**THE PROBLEM:** From the listing below, return each line that includes "Madre".

**GIVEN RECORDS:**

*-*-*

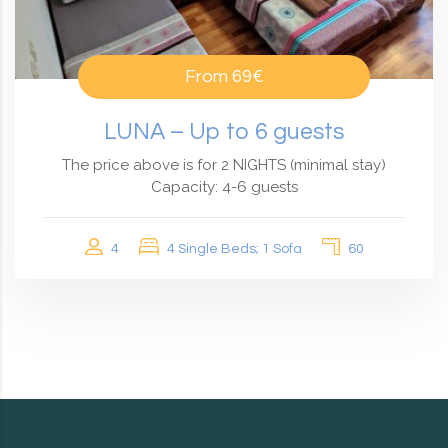
From
69€
LUNA – Up to 6 guests
The price above is for 2 NIGHTS (minimal stay)
Capacity: 4-6 guests
4
4 Single Beds; 1 Sofa
60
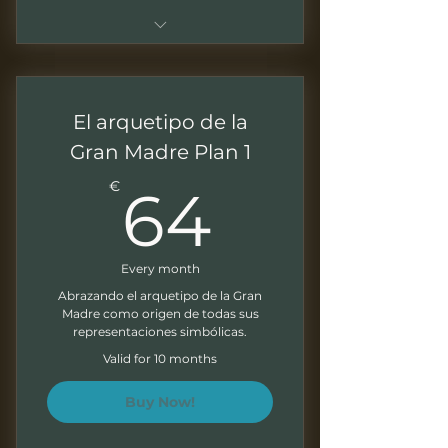
Sessions of 1.5 - 2 hours
Live sessions with Q&As
El arquetipo de la
Recordings of all the sessions
Gran Madre Plan 1
64€
Downloadable presentations
€
64
Correction of exercises at the
end of each module
Every month
Direct access to your mentor
Abrazando el arquetipo de la Gran
Madre como origen de todas sus
Monthly Newsletter
representaciones simbólicas.
Valid for 10 months
Buy Now!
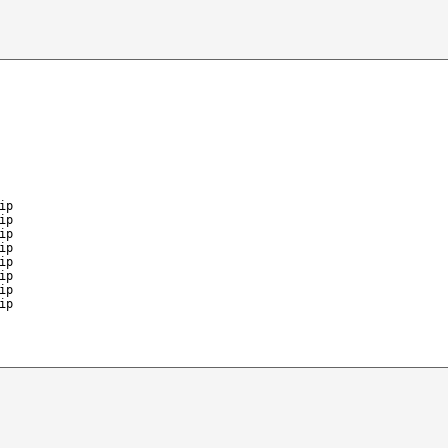
ip
ip
ip
ip
ip
ip
ip
ip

*-*-*

**FINAL ANSWER:**
Gran Madre Plan 1
Madre como origen de todas sus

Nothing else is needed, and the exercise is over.